Problem>
Return only the stretch of the material below that begins with the line containing "宅で洗濯して大事に着てください。" and ends with the line containing "Devenir partenaire Donorbox", exactly; both of those lines belong to it.

Extracted entries>

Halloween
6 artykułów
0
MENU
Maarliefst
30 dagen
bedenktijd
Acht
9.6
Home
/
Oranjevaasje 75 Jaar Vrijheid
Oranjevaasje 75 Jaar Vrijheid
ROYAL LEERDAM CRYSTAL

--

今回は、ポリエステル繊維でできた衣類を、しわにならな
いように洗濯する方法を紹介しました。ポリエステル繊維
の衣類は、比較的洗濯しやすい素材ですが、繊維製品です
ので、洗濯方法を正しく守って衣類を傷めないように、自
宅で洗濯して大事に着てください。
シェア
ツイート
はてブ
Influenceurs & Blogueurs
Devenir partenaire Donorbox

Response area>
宅で洗濯して大事に着てください。
シェア
ツイート
はてブ
Influenceurs & Blogueurs
Devenir partenaire Donorbox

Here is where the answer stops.